Emergence of clones in sexual populations
Emergence of clones in sexual populations
Richard A. Neher, Marija Vucelja, Marc Mézard, Boris I. Shraiman
(Submitted on 9 May 2012 (v1), last revised 21 Jul 2012 (this version, v2))
In sexual population, recombination reshuffles genetic variation and produces novel combinations of existing alleles, while selection amplifies the fittest genotypes in the population. If recombination is more rapid than selection, populations consist of a diverse mixture of many genotypes, as is observed in many populations. In the opposite regime, which is realized for example in the facultatively sexual populations that outcross in only a fraction of reproductive cycles, selection can amplify individual genotypes into large clones.
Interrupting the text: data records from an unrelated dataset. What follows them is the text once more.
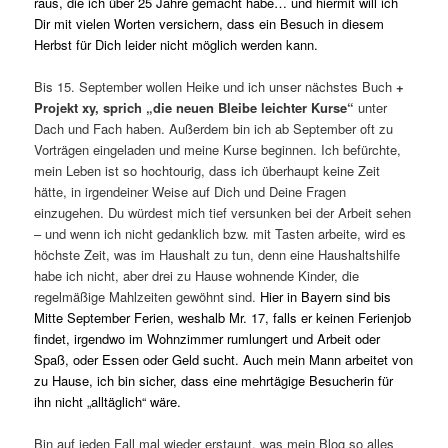
raus, die ich über 25 Jahre gemacht habe… und hiermit will ich
Dir mit vielen Worten versichern, dass ein Besuch in diesem
Herbst für Dich leider nicht möglich werden kann.
Bis 15. September wollen Heike und ich unser nächstes Buch
+
Projekt xy, sprich „die neuen Bleibe leichter Kurse“
unter
Dach und Fach haben. Außerdem bin ich ab September oft zu
Vorträgen eingeladen und meine Kurse beginnen. Ich befürchte,
mein Leben ist so hochtourig, dass ich überhaupt keine Zeit
hätte, in irgendeiner Weise auf Dich und Deine Fragen
einzugehen. Du würdest mich tief versunken bei der Arbeit sehen
– und wenn ich nicht gedanklich bzw. mit Tasten arbeite, wird es
höchste Zeit, was im Haushalt zu tun, denn eine Haushaltshilfe
habe ich nicht, aber drei zu Hause wohnende Kinder, die
regelmäßige Mahlzeiten gewöhnt sind.
Hier in Bayern sind bis
Mitte September Ferien, weshalb Mr. 17, falls er keinen Ferienjob
findet, irgendwo im Wohnzimmer rumlungert und Arbeit oder
Spaß, oder Essen oder Geld sucht. Auch mein Mann arbeitet von
zu Hause, ich bin sicher, dass eine mehrtägige Besucherin für
ihn nicht „alltäglich“ wäre.
Bin auf jeden Fall mal wieder erstaunt, was mein Blog so alles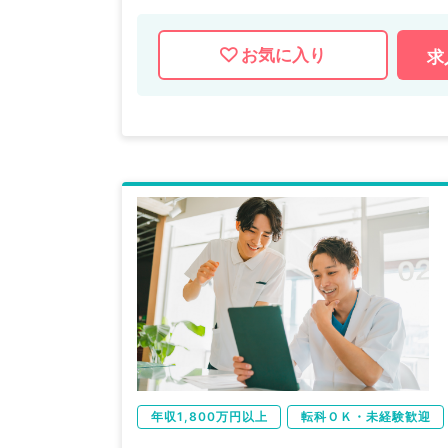
お気に入り
求
年収1,800万円以上
転科ＯＫ・未経験歓迎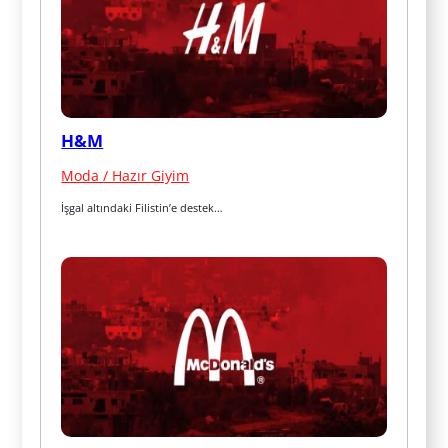
H&M
Moda / Hazır Giyim
İşgal altındaki Filistin’e destek…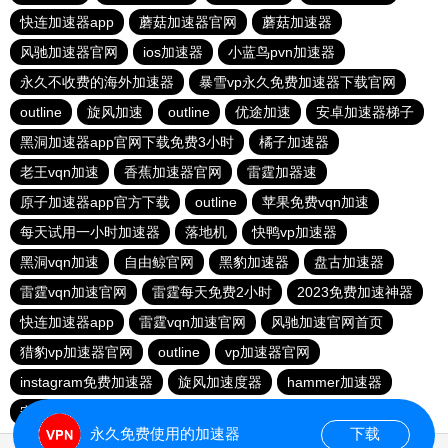
快连加速器app
蘑菇加速器官网
蘑菇加速器
风驰加速器官网
ios加速器
小蓝鸟pvn加速器
永久不收费的海外加速器
暴雪vp永久免费加速器下载官网
outline
旋风加速
outline
优途加速
安卓加速器梯子
黑洞加速器app官网下载免费3小时
橘子加速器
老王vqn加速
香蕉加速器官网
雷霆加器速
原子加速器app官方下载
outline
苹果免费vqn加速
每天试用一小时加速器
落地机
快鸭vp加速器
黑洞vqn加速
自由鲸官网
黑豹加速器
盘古加速器
雷霆vqn加速官网
雷霆每天免费2小时
2023免费加速神器
快连加速器app
雷霆vqn加速官网
风驰加速官网首页
猎豹vp加速器官网
outline
vp加速器官网
instagram免费加速器
旋风加速度器
hammer加速器
安易加速器永久免费版
原子加速器下载安卓
永久免费使用的加速器
下载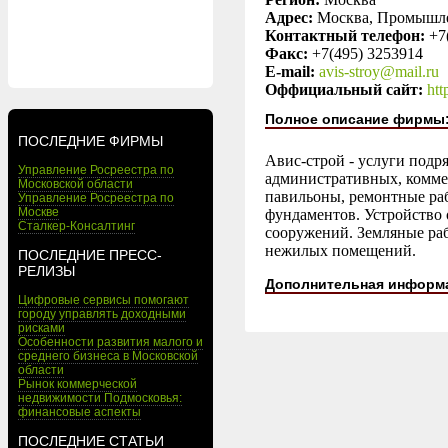
Адрес:
Москва, Промышле
Контактный телефон:
+7
Факс:
+7(495) 3253914
E-mail:
avis-stroy@mail.ru
Оффициальный сайт:
htt
Полное описание фирмы
ПОСЛЕДНИЕ ФИРМЫ
Авис-строй - услуги подр
Управление Росреестра по
административных, коммер
Московской области
павильоны, ремонтные раб
Управление Росреестра по
Москве
фундаментов. Устройство 
Сталкер-Консалтинг
сооружений. Земляные ра
нежилых помещений.
ПОСЛЕДНИЕ ПРЕСС-
РЕЛИЗЫ
Дополнительная информ
Цифровые сервисы помогают
городу управлять доходными
рисками
Особенности развития малого и
среднего бизнеса в Московской
области
Рынок коммерческой
недвижимости Подмосковья:
финансовые аспекты
ПОСЛЕДНИЕ СТАТЬИ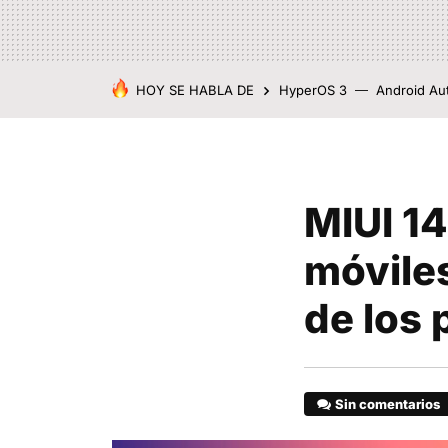
HOY SE HABLA DE
HyperOS 3
Android Au
MIUI 14
móvile
de los 
Sin comentarios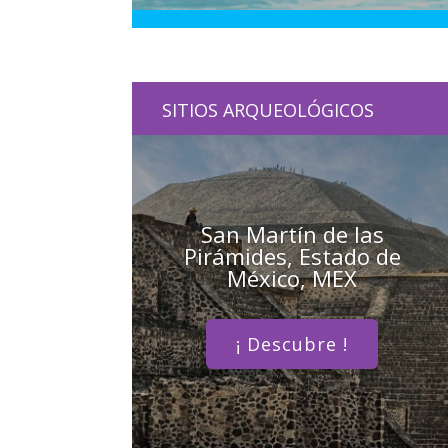
SITIOS ARQUEOLÓGICOS
San Martín de las
Pirámides, Estado de
México, MEX
¡ Descubre !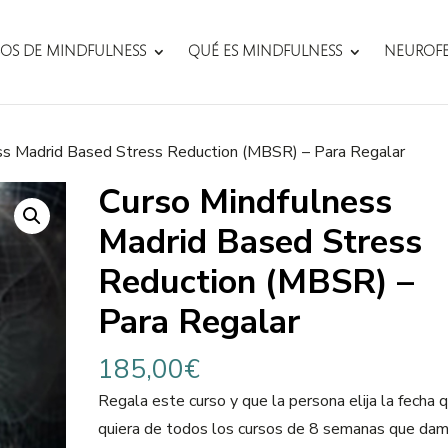
OS DE MINDFULNESS
QUÉ ES MINDFULNESS
NEUROF
ss Madrid Based Stress Reduction (MBSR) – Para Regalar
Curso Mindfulness
Madrid Based Stress
Reduction (MBSR) –
Para Regalar
185,00
€
Regala este curso y que la persona elija la fecha 
quiera de todos los cursos de 8 semanas que da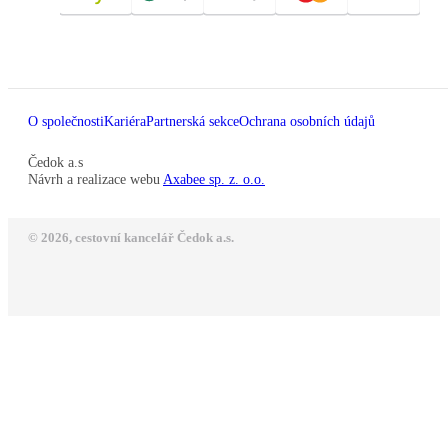
O společnosti
Kariéra
Partnerská sekce
Ochrana osobních údajů
Čedok a.s
Návrh a realizace webu
Axabee sp. z. o.o.
© 2026, cestovní kancelář Čedok a.s.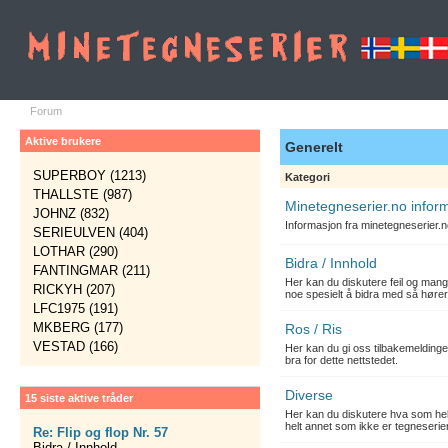
Forum
Aktive brukere
Generelt
SUPERBOY (1213)
Kategori
THALLSTE (987)
Minetegneserier.no infor
JOHNZ (832)
Informasjon fra minetegneserier.
SERIEULVEN (404)
LOTHAR (290)
Bidra / Innhold
FANTINGMAR (211)
Her kan du diskutere feil og mang
RICKYH (207)
noe spesielt å bidra med så hører
LFC1975 (191)
MKBERG (177)
Ros / Ris
VESTAD (166)
Her kan du gi oss tilbakemelding
bra for dette nettstedet.
Diverse
15 siste aktive tråder
Her kan du diskutere hva som hels
helt annet som ikke er tegneserier
Re: Flip og flop Nr. 57
Bidra / Innhold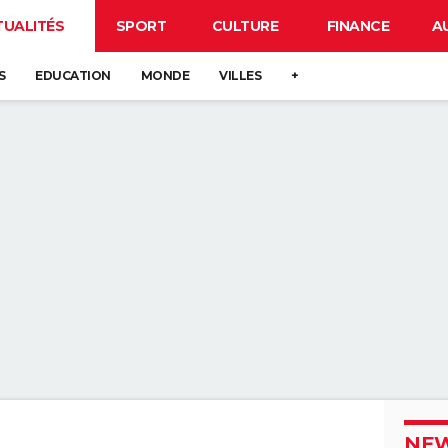
TUALITÉS
SPORT
CULTURE
FINANCE
A
S
EDUCATION
MONDE
VILLES
+
NEW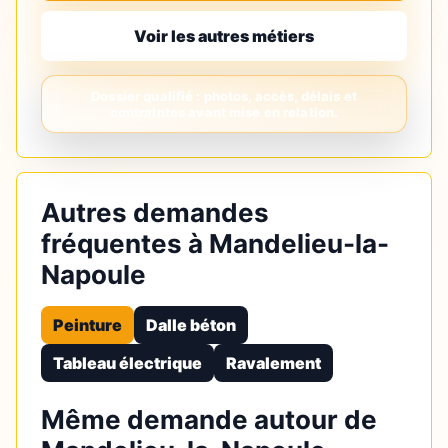
Voir les autres métiers
Autres demandes
fréquentes à Mandelieu-la-
Napoule
Peinture
Dalle béton
Tableau électrique
Ravalement
Même demande autour de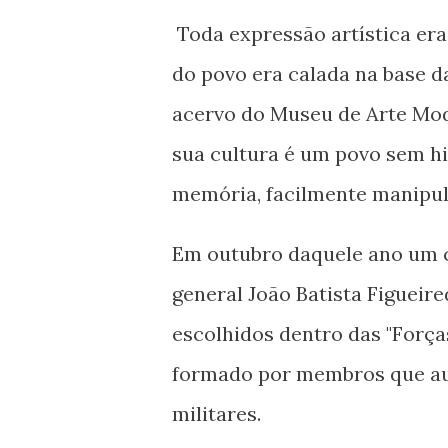
Toda expressão artística era
do povo era calada na base d
acervo do Museu de Arte Mod
sua cultura é um povo sem h
memória, facilmente manipul
Em outubro daquele ano um c
general João Batista Figueire
escolhidos dentro das "Força
formado por membros que au
militares.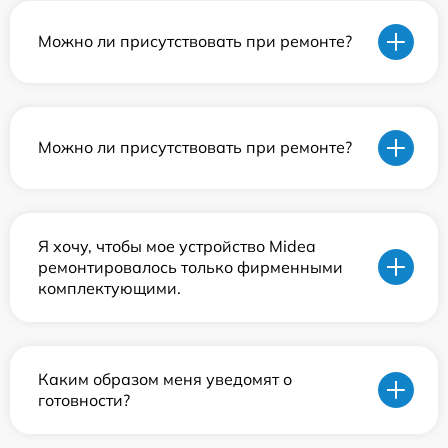
Можно ли присутствовать при ремонте?
Можно ли присутствовать при ремонте?
Я хочу, чтобы мое устройство Midea
ремонтировалось только фирменными
комплектующими.
Каким образом меня уведомят о
готовности?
Such clones emerge when the fitness advantage of some of the genotypes is large enough that they grow to a significant fraction of the population despite being broken down by recombination. The occurrence of this “clonal condensation” depends, in addition to the outcrossing rate, on the heritability of fitness. Clonal condensation leads to a strong genetic heterogeneity of the population which is not adequately described by traditional population genetics measures, such as Linkage Disequilibrium. Here we point out the similarity between clonal condensation and the freezing transition in the Random Energy Model of spin glasses. Guided by this analogy we explicitly calculate the probability, Y, that two individuals are genetically identical as a function of the key parameters of the model. While Y is the analog of the spin-glass order parameter, it is also closely related to rate of coalescence in population genetics: Two individuals that are part of the same clone have a recent common ancestor.